WORK INSTRUCTION
Which lines of the entries below hold the word "escadas"? Report each of them.

Data entries

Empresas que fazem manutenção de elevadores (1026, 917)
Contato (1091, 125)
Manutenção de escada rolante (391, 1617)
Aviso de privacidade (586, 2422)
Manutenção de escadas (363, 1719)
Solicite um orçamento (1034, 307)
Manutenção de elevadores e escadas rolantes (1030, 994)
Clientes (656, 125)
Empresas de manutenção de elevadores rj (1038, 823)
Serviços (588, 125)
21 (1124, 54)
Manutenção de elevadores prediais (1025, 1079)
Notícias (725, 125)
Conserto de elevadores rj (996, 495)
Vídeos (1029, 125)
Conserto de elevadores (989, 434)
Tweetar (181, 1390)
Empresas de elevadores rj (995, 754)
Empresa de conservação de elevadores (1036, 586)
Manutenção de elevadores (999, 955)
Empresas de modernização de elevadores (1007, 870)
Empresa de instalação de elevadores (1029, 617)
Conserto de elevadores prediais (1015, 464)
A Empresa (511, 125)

==

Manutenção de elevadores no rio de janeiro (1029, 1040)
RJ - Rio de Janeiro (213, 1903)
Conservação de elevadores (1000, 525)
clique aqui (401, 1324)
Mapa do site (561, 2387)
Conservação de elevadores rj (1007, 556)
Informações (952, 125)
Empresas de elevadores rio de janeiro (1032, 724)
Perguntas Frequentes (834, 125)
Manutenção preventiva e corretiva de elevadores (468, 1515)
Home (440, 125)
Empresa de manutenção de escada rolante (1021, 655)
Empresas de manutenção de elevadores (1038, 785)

WRITTEN RESPONSE
Manutenção de escadas (363, 1719)
Manutenção de elevadores e escadas rolantes (1030, 994)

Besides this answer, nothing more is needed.